2/ La seconde conception est celle du secret envisagé comme un droit fonctionnel. Il
autoriserait à violer le respect de la vie privée en ligotant d'autres acteurs soumis à
cette obligation pour faire taire la transmission de propos qui portent atteinte au droit
des familles. Ex : conseil de discipline. La décision du conseil ne doit être fondée que
sur la mention des faits exprimés dans le rapport. On peut constater parfois que,
lorsque les membres de ce conseil ont des avis divergents, certains s'autorisent à
ajouter des faits ou des considérations qui relèvent de la rumeur pour motiver le
conseil à prendre la décision voulue en se protégeant derrière le secret pour empêcher
les gens présents de révéler ces vices de procédure. La justice rendue dans les
établissements semble parfois moyen- âgeuse.

3/ Celle sur laquelle je m'appuie. Il y a un caractère d'obligation de la règle dont il
faut prendre acte. Il faut voir dans le secret une limite aux actions que le CPE met en
oeuvre pour satisfaire les objectifs éducatifs de son travail et s'attacher à privilégier
l'intérêt des élèves. C'est là que je distingue la Loi et l'esprit de la Loi.

La raison d'être de la fonction de CPE, c'est l'existence de lieux d'instruction
et d'éducation des élèves par des savoirs variés et il y a une limite au droit
d'ingérence que nous pouvons exercer vis-à-vis de parents qui sont responsables de
leurs enfants. Il nous arrive fréquemment d'avoir connaissance d'éléments touchants
à la vie privée des élèves et de leurs familles. Ainsi, parmi les multiples informations
que nous recevons, certaines ne nous sont pas utiles, d'autres ne devraient pas nous
être connues ou au moins, nous devons nous en interdire l'utilisation dans nos
actions. Parfois, en savoir trop peut nous paralyser ou perturber nos actions. Le CPE
doit savoir se taire.
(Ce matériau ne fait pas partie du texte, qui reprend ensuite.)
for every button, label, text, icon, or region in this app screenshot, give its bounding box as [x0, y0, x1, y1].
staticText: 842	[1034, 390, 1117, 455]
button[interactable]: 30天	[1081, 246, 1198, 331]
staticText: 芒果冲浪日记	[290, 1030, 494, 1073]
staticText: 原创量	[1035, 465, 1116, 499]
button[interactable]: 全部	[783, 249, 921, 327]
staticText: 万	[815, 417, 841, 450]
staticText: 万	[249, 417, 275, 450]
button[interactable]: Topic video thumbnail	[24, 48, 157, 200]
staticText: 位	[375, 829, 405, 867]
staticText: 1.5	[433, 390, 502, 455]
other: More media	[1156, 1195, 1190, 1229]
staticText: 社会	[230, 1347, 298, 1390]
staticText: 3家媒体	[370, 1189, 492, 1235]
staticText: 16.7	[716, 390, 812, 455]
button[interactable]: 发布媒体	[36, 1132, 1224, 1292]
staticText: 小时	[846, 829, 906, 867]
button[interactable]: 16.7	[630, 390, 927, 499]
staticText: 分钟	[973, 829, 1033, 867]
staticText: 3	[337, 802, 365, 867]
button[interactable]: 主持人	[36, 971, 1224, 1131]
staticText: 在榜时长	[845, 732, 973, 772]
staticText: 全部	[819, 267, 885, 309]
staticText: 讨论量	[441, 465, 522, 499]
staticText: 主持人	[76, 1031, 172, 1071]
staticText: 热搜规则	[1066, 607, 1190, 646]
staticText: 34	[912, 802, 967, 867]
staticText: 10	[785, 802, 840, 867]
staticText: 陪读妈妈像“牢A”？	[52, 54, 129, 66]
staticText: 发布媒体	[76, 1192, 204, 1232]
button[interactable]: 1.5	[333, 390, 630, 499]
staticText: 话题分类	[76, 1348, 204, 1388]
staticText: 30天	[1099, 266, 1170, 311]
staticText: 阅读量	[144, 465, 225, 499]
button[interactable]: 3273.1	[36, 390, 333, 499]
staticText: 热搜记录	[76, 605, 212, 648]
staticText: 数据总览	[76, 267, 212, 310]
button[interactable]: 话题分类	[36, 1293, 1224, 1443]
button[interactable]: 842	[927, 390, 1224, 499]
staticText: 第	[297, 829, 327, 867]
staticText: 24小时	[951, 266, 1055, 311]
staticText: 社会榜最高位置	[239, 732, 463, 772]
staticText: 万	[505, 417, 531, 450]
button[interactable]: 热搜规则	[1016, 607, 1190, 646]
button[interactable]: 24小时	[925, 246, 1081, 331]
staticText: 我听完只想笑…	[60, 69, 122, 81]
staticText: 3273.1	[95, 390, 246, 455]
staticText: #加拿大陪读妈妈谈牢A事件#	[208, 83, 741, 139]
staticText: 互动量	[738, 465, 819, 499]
Pour tout cela, les règles juridiques ne pouvant pas enfermer toute
la complexité des situations humaines, il faut entrer dans une démarche de recherche
de l'intérêt général et d'une priorité éducative pour réaliser l'intention morale qui
anime l'esprit des Lois. Les textes sur le secret partagé, bien qu'ils ne nous
concernent pas, ont tous en commun d'insister sur l'intérêt de l'usager.
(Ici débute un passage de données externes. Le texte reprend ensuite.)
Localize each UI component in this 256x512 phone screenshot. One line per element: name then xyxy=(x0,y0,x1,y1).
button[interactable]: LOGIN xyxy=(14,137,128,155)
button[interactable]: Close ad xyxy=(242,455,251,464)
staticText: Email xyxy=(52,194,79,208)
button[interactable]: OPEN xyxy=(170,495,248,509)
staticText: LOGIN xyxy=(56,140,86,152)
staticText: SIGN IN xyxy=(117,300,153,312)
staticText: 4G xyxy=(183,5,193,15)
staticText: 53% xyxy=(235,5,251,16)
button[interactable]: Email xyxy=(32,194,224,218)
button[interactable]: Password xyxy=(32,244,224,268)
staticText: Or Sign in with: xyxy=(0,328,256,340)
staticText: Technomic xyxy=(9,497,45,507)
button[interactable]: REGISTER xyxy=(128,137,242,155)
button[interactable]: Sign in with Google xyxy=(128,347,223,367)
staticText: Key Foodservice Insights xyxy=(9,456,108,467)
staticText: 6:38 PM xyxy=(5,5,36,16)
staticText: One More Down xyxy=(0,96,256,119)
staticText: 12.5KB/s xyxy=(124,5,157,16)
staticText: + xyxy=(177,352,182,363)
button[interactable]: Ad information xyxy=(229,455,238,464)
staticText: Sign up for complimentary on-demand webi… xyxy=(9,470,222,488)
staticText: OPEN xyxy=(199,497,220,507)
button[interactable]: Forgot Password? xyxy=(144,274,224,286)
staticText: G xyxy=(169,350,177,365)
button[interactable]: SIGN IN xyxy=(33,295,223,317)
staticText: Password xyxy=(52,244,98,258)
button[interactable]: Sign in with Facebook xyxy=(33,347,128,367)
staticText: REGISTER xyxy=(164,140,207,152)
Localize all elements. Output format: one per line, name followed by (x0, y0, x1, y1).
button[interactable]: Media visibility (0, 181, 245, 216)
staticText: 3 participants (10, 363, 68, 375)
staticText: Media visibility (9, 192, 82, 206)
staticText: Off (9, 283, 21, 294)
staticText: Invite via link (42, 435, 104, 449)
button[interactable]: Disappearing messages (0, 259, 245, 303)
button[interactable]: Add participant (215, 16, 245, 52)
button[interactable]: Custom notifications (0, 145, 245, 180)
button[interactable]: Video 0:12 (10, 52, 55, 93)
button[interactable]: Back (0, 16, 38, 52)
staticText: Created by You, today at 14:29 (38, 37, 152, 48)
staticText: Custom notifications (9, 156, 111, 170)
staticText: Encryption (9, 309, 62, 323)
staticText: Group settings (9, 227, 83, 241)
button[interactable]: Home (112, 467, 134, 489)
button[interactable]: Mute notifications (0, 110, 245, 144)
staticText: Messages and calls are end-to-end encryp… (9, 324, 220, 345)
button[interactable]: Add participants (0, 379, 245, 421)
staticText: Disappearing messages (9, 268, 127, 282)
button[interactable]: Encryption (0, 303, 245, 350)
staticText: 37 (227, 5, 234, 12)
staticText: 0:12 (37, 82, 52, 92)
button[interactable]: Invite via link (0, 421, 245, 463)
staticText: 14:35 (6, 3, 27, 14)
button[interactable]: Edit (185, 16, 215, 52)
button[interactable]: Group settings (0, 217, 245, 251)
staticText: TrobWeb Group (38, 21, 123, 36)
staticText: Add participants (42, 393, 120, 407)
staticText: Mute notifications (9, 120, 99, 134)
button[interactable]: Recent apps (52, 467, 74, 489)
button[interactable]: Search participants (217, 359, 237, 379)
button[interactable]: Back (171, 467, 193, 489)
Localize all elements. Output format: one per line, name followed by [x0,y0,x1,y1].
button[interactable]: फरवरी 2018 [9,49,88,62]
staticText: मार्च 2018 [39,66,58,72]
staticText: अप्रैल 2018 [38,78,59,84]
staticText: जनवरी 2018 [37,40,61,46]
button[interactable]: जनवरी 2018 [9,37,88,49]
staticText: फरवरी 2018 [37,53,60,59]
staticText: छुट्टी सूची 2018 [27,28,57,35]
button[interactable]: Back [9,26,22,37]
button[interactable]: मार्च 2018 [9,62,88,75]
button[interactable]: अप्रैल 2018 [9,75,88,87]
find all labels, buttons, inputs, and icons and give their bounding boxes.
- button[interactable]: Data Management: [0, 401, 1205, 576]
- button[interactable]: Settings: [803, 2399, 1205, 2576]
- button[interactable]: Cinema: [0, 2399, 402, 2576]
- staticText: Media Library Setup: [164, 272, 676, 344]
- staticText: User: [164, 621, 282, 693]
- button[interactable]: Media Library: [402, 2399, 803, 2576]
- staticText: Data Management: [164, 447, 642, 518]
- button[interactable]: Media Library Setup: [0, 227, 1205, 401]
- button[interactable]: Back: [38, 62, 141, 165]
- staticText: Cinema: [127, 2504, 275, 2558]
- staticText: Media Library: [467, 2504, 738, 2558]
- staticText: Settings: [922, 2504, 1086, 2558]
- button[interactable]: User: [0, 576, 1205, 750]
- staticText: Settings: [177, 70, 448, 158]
C'est pourquoi il faut développer une déontologie qui tende à ne pas porter
préjudice aux élèves.
 
Ce qui sera le plus pertinent, c'est que je fasse appel à un cas concret :

Une élève se scarifie, elle accepte d'en parler mais souhaite en échange que sa
famille n'en soit pas informée. C'est un cas courant de l'élève qui essaie de nous
ligoter dans son secret par crainte des conséquences.

Dans l'après-midi, l'une des surveillantes accompagne une élève au bureau du
CPE. Les camarades de cette élève racontent qu'elle se blesse avec sa paire de
ciseaux. Elle refuse tout d'abord de prononcer le moindre mot. Elle pense qu'elle a
été dénoncée par ses camarades, ce qui l'a mise en colère et qu'elle se sent mal à
l'aise que quelqu'un sache ce qui se passe. Après quelques minutes de silence de sa
part, le CPE lui explique les informations dont il dispose, lui explique qu'il peut lui
apporter de l'aide à condition qu'elle le veuille et qu'elle est là parce que ses
blessures sont un peu inquiétantes. Elle n'en a encore parlé à personne.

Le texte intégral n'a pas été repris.